The effect of preoperative
opioid use in orthopedic patients has been highlighted. Numerous studies have identified worse patient outcomes with pre-operative
opioid use; however, there is currently no information identifying risk factors for preoperative
opioid use in the total shoulder
arthroplasty (
TSA) population. The purpose of this study was to determine risk factors for preoperative
opioid use in patients undergoing primary anatomic
TSA for primary
osteoarthritis (OA) and to determine baseline preoperative patient-reported outcomes (PROs) in preoperative
opioid users compared with nonopioid users. The authors studied 982 TSAs performed for primary glenohumeral joint OA in a prospective
TSA registry. Patient demographic and clinical characteristics were prospectively assessed and included age; sex; socioeconomic status (SES); smoking status; body mass index (BMI); and history of chronic
back pain, depression,
diabetes mellitus, and
heart disease.
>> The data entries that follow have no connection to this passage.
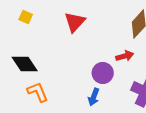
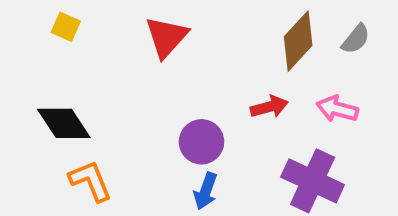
purple circle: (103, 73) -> (202, 142), moved

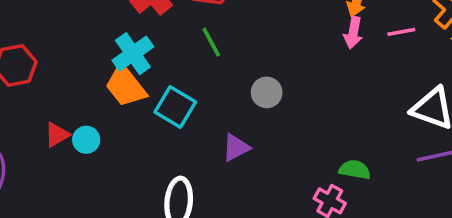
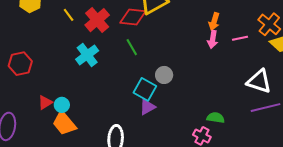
orange trapezoid: (126, 86) -> (64, 123), moved
cyan square: (175, 107) -> (145, 89), moved

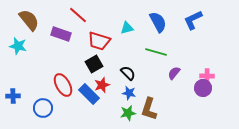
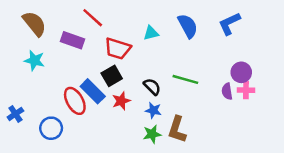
cyan star: (18, 46) -> (34, 60), moved
green line: (156, 52) -> (185, 79), moved
purple semicircle: (174, 73) -> (227, 91), moved, turned -48
purple circle: (203, 88) -> (241, 72), moved
blue rectangle: (89, 94) -> (93, 91), moved
blue cross: (13, 96) -> (15, 114), turned -32

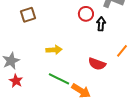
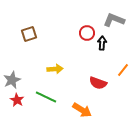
green line: (59, 79) -> (46, 97), moved

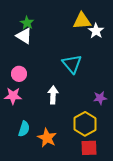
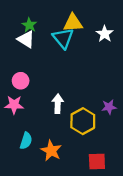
yellow triangle: (82, 21) -> (73, 23), moved
cyan triangle: (72, 64) -> (63, 38), moved
yellow hexagon: (85, 124) -> (83, 121), moved

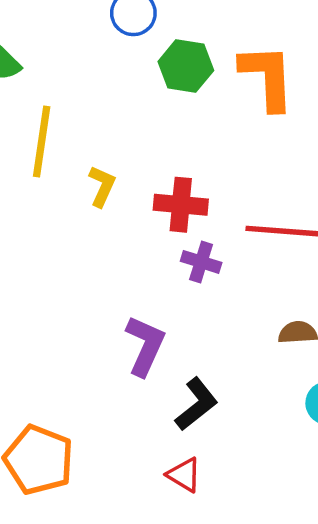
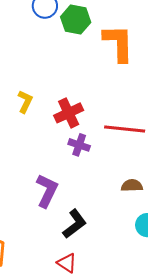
green hexagon: (186, 66) -> (76, 20), moved
red cross: (181, 205) -> (69, 113), turned -32

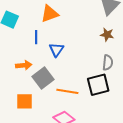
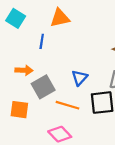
blue triangle: (56, 50) -> (80, 78), moved

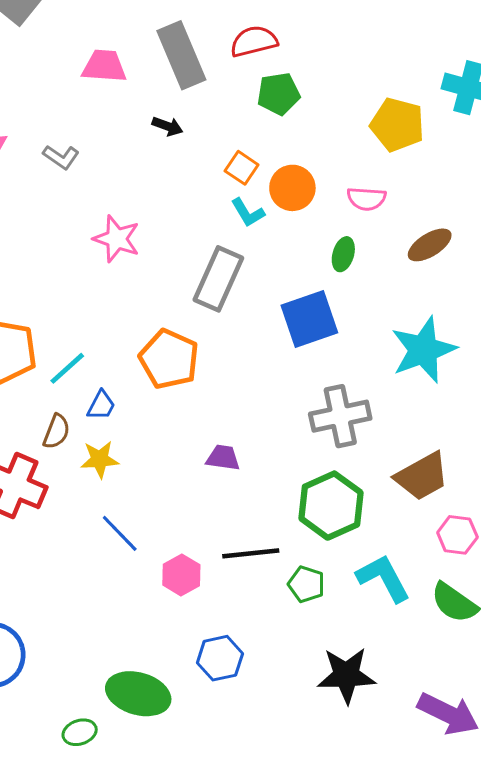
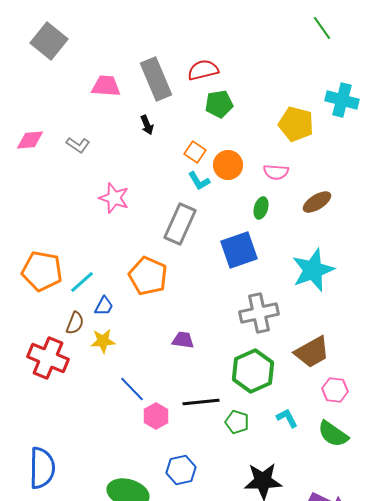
black arrow: (167, 126) -> (147, 125), turned 48
blue line: (120, 533) -> (132, 389), moved
cyan L-shape: (383, 578) -> (287, 418), size x0.6

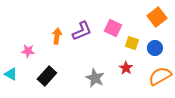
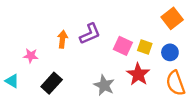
pink square: (113, 28) -> (123, 46), moved
red star: (126, 68) -> (138, 74), size x1.5
orange semicircle: (160, 76) -> (175, 83), turned -80

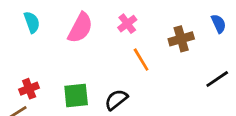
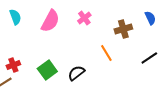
orange line: (141, 60) -> (106, 53), moved
green square: (76, 96) -> (47, 70), turned -30

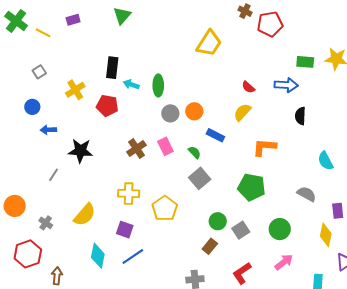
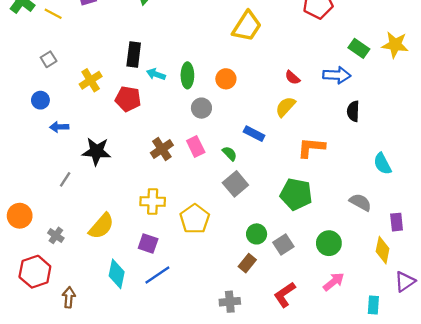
green rectangle: (305, 62) -> (359, 48), turned 30
orange circle: (194, 111) -> (226, 79), moved

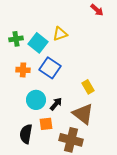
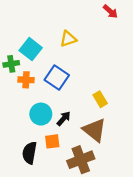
green cross: (16, 39) -> (11, 64), moved
cyan square: (38, 43) -> (31, 49), moved
brown cross: (71, 140) -> (81, 160), turned -35

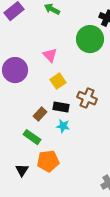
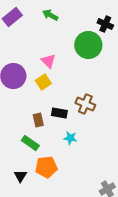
yellow square: (58, 81) -> (43, 82), moved
brown rectangle: (40, 114) -> (38, 120), turned -56
cyan star: (63, 126) -> (70, 138), moved

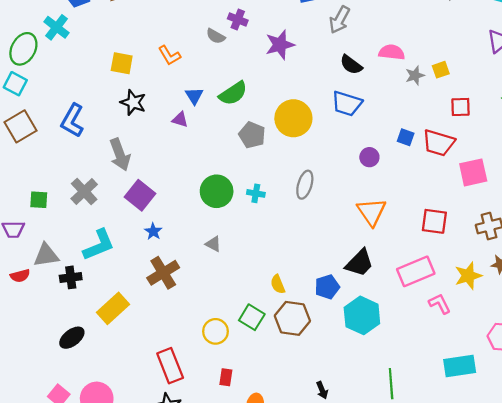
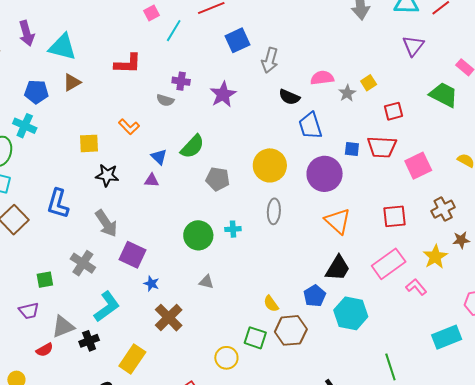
blue trapezoid: (347, 104) -> (310, 126), moved, turned 68
yellow circle: (293, 118) -> (270, 165), moved
purple circle: (369, 157) -> (325, 174), size x2.0

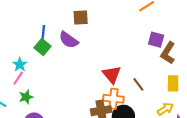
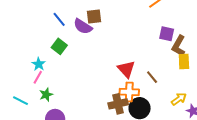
blue line: (43, 33) -> (59, 19), moved, turned -42
purple semicircle: (69, 40) -> (83, 26), moved
yellow rectangle: (173, 83) -> (184, 61), moved

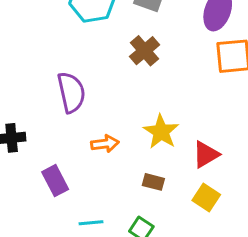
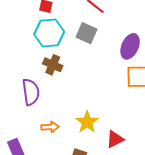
brown cross: (145, 51) -> (53, 65), moved, turned -30

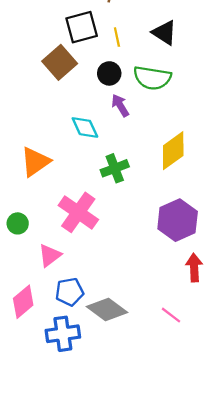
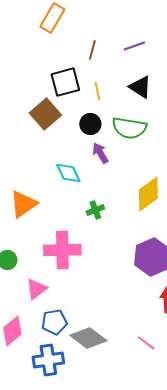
green cross: (115, 168) -> (95, 210), size x0.7
pink cross: (78, 212) -> (62, 250), turned -36

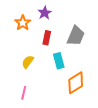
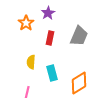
cyan rectangle: (59, 61) -> (52, 73), moved
yellow semicircle: (28, 62) -> (31, 62), turned -32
Preoperative PROs, range of motion measurements, and preoperative
opioid use for
shoulder pain were assessed. Overall, 254 (25.9%) of 982 total patients were taking preoperative
opioids for
shoulder pain in the setting of primary OA. Female sex (P=.023), younger age (P=.019),
obesity (BMI >30 kg/m2) (P=.043), chronic
back pain (P<.001), and lower SES (P=.002) were associated with increased preoperative
opioid use following multivariate logistic regression. Patients with
opioid use had significantly worse preoperative
pain scores (P<.001), American Shoulder and Elbow Surgeons scores (P<.001), and total Constant scores (P<.002) compared with the non-
opioid group. [Orthopedics. 2020;43(6):356-360.].